There is little support for a British version of the Corporate Information Security Accountability Act -- a piece of legislation under scrutiny in America that would force publicly traded US corporations to certify that they have conducted a computer security audit each year.
The UK government says that it is concentrating its efforts on protecting the nation's critical national infrastructure -- telecoms, water, energy and public services -- and that other companies must take responsibility for their own IT security. But Jeremy Beale, head of e-business at the Confederation of British Industry (CBI), believes that the vast majority of medium-sized and small businesses don't have the in-house technical expertise to make themselves secure and to engage with suppliers. 'These small firms will be part of a supply chain with larger companies, and the security and robustness of a supply chain is only as strong as its weakest link,' Beale told ZDNet UK. Despite this knock-on effect, the CBI says it doesn't support the introduction of compulsory IT audits because suitable standards aren't yet in place.

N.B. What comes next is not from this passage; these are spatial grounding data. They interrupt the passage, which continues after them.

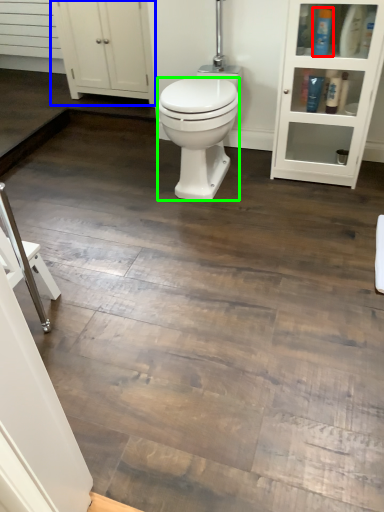 Question: Based on their relative distances, which object is farther from toiletry (highlighted by a red box)? Choose from cabinetry (highlighted by a blue box) and bidet (highlighted by a green box).

Choices:
 (A) cabinetry
 (B) bidet

Answer: (A) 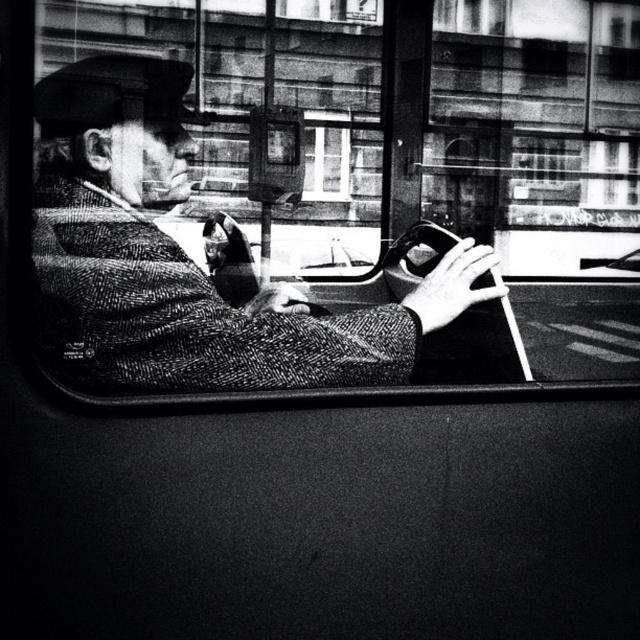 Question: Is herringbone wool coat at center thinner than transparent glass window at center?

Choices:
 (A) yes
 (B) no

Answer: (B)

Question: Among these objects, which one is nearest to the camera?

Choices:
 (A) herringbone wool coat at center
 (B) transparent glass window at center

Answer: (A)

Question: Among these objects, which one is nearest to the camera?

Choices:
 (A) transparent glass window at center
 (B) herringbone wool coat at center

Answer: (B)

Question: Is herringbone wool coat at center smaller than transparent glass window at center?

Choices:
 (A) yes
 (B) no

Answer: (B)

Question: From the image, what is the correct spatial relationship of herringbone wool coat at center in relation to transparent glass window at center?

And many other experts claim that making firms vouch for the security of their networks and systems annually would actually encourage them to neglect the issue for the rest of the year."
We predict that even though the US government requires this for it's own agencies a.k.a. (FISMA) that corporate will have time to get it's own act together. Uncle Sam will not mandate this either for some time to come. What will be more of interest is how many public traded companies provide evidence in it's reports about the results of the latest security audit. Not only as a gesture of good corporate governance but also as a clear market differentiator. Where will you keep your bank account or personal health records information? With the company that gets an "A" or an "F" for their latest audit report card?